[patch] speedup /proc/<pid>/maps(4th)

From: pmeda
Date: Wed Jan 12 2005 - 10:57:30 EST



Fourth version:
Fixed duplicate entries. Thanks to Jeremy Fitzhardinge for reporting, and help in testing
with valgrind and dd.

Third version:
Seek fix: When last_addr is reset by lseek, we need to depend on f_pos too. This
is fixed and made this code common with starting map.

Second version:
Tested it more, and fixed bug in last_addr vs. next_addr handling, and added
comments. Also got rid of assumption that zero adress is not part of address space.

First version:
This patch uses find_vma() to improve the read response of /proc/pid/maps.
It attempts to make the linear scan instead of quadratic walk and utilise
rb tree. Reading the file was doing sequential scan from the begining to
file position all the time, and taking a quite long time.

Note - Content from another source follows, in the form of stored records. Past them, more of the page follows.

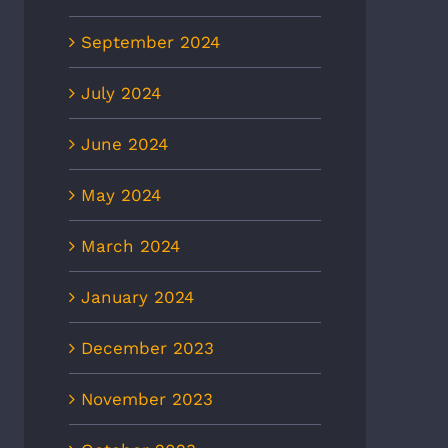
September 2024
July 2024
June 2024
May 2024
March 2024
January 2024
December 2023
November 2023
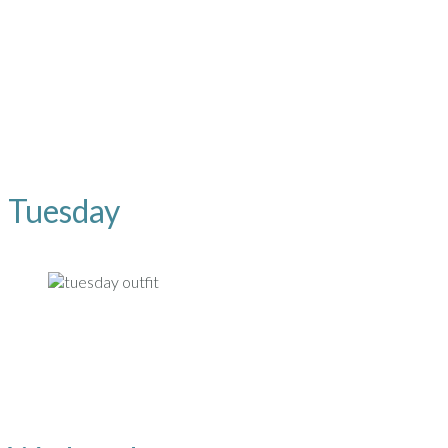
Tuesday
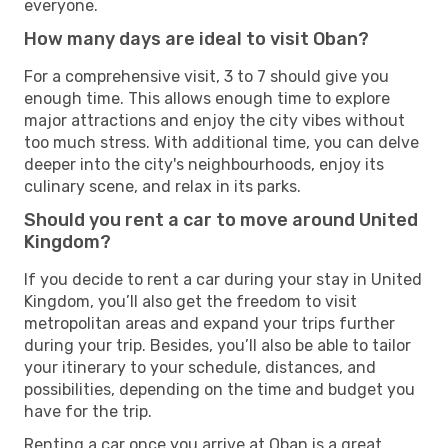
everyone.
How many days are ideal to visit Oban?
For a comprehensive visit, 3 to 7 should give you
enough time. This allows enough time to explore
major attractions and enjoy the city vibes without
too much stress. With additional time, you can delve
deeper into the city's neighbourhoods, enjoy its
culinary scene, and relax in its parks.
Should you rent a car to move around United
Kingdom?
If you decide to rent a car during your stay in United
Kingdom, you’ll also get the freedom to visit
metropolitan areas and expand your trips further
during your trip. Besides, you’ll also be able to tailor
your itinerary to your schedule, distances, and
possibilities, depending on the time and budget you
have for the trip.
Renting a car once you arrive at Oban is a great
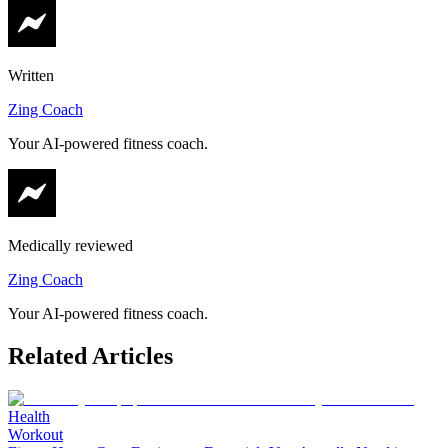
Written
Zing Coach
Your AI-powered fitness coach.
Medically reviewed
Zing Coach
Your AI-powered fitness coach.
Related Articles
Health
Workout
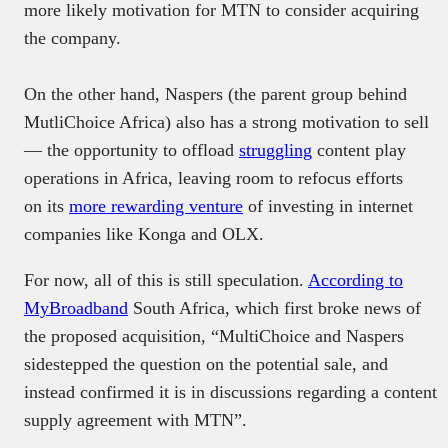
more likely motivation for MTN to consider acquiring
the company.
On the other hand, Naspers (the parent group behind
MutliChoice Africa) also has a strong motivation to sell
— the opportunity to offload
struggling
content play
operations in Africa, leaving room to refocus efforts
on its
more rewarding venture
of investing in internet
companies like Konga and OLX.
For now, all of this is still speculation.
According to
MyBroadband
South Africa, which first broke news of
the proposed acquisition, “MultiChoice and Naspers
sidestepped the question on the potential sale, and
instead confirmed it is in discussions regarding a content
supply agreement with MTN”.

The improvements came from f_version/m_version and resulting in mmap_cache match.
Even if mmap_cache does not match, rb tree walk should be faster than sequential
walk. First attempt was to put the state across read system calls into private
data. Later got inspiration from wli's pid patch using f_version in readdir of /proc.
Other advantage is, f_version will be cleared automatically by lseek.

The test program creates 32K maps and splits them into two(limited by max_map_count
sysctl) using mprotect(0). After the patch, the read time improves from many
seconds to milliseconds, and does not grow superlinearly with number of read calls.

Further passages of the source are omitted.